Physics-Informed Neural Network for Modelling the Thermochemical Curing Process of Composite-Tool Systems During Manufacture


We present a Physics-Informed Neural Network (PINN) to simulate the thermochemical evolution of a composite material on a tool undergoing cure in an autoclave. In particular, we solve the governing coupled system of differential equations – including conductive heat transfer and resin cure kinetics – by optimizing the parameters of a deep neural network (DNN) using a physics-based loss function. To account for the vastly different behaviour of thermal conduction and resin cure, we design a PINN consisting of two disconnected subnetworks, and develop a sequential training algorithm that mitigates instability present in traditional training methods.

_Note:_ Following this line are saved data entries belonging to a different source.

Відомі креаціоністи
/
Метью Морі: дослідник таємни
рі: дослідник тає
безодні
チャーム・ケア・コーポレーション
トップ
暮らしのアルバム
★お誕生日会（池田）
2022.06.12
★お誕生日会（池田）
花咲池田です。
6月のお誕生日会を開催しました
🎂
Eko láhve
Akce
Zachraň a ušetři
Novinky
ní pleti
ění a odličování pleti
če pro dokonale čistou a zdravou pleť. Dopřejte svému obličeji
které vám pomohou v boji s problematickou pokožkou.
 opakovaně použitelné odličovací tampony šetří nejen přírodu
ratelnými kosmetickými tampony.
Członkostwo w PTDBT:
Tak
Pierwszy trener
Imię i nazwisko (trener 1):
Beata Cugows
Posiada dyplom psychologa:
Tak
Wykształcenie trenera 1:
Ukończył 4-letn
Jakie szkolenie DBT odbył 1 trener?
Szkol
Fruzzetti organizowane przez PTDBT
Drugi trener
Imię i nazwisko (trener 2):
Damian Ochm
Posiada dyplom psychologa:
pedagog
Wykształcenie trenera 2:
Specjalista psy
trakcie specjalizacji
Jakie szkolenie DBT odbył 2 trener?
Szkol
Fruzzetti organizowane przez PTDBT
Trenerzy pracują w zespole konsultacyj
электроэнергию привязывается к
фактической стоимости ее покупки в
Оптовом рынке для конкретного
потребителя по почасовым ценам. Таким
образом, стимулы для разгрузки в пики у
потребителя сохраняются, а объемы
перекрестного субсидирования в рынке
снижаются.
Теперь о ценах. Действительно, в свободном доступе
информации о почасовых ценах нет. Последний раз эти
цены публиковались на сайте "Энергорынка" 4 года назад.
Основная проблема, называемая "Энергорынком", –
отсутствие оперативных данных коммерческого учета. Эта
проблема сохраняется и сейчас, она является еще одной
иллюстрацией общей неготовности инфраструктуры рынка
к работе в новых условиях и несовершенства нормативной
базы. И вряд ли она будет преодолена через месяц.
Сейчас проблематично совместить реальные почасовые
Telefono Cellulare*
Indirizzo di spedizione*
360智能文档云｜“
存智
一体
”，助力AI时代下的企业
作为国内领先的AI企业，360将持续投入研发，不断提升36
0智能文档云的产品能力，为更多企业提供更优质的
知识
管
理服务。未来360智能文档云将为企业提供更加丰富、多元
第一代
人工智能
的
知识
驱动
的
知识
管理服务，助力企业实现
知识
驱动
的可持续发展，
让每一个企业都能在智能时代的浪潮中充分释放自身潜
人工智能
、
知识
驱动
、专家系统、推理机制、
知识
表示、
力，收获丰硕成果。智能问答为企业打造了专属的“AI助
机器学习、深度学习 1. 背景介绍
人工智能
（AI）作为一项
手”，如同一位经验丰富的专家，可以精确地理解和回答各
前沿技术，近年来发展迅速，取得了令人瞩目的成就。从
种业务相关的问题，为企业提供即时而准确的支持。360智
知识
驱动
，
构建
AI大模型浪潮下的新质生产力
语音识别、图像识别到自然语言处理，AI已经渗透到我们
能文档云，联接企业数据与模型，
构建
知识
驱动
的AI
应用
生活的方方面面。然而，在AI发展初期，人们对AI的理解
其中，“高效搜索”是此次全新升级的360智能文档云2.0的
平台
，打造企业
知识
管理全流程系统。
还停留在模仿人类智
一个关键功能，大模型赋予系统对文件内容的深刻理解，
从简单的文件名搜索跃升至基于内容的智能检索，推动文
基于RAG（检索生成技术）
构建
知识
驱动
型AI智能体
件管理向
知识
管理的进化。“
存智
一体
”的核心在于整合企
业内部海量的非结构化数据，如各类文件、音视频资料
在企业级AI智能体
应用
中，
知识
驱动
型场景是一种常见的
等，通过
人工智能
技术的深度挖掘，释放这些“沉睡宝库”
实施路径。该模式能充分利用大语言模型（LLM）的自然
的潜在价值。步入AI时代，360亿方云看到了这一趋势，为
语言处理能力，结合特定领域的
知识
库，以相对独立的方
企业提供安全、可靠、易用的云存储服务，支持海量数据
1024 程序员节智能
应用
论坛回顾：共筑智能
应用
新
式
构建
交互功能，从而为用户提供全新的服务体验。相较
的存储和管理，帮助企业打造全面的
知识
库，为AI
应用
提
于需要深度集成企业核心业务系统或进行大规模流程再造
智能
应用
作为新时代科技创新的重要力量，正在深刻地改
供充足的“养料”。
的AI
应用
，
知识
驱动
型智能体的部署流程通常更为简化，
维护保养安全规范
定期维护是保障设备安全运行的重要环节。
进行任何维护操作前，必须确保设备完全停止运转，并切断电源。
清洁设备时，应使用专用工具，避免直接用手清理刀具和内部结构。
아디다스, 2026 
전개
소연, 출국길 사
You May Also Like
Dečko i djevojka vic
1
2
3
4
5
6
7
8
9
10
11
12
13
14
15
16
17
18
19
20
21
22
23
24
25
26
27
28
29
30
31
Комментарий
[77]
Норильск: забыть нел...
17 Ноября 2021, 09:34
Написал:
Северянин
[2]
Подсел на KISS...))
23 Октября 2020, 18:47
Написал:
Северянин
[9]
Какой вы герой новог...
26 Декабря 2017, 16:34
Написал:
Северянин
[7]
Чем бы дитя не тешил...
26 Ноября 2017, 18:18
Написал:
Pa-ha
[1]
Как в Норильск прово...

Further, we incorporate explicit discontinuities into the DNN at the composite-tool interface and enforce known physical behaviour directly in the loss function to improve the solution near the interface. We train the PINN with a technique that automatically adapts the weights on the loss terms corresponding to PDE, boundary, interface, and initial conditions. Finally, we demonstrate that one can include problem parameters as an input to the model – resulting in a surrogate that provides real-time simulation for a range of problem settings – and that one can use transfer learning to significantly reduce the training time for problem settings similar to that of an initial trained model. The performance of the proposed PINN is demonstrated in multiple scenarios with different material thicknesses and thermal boundary conditions.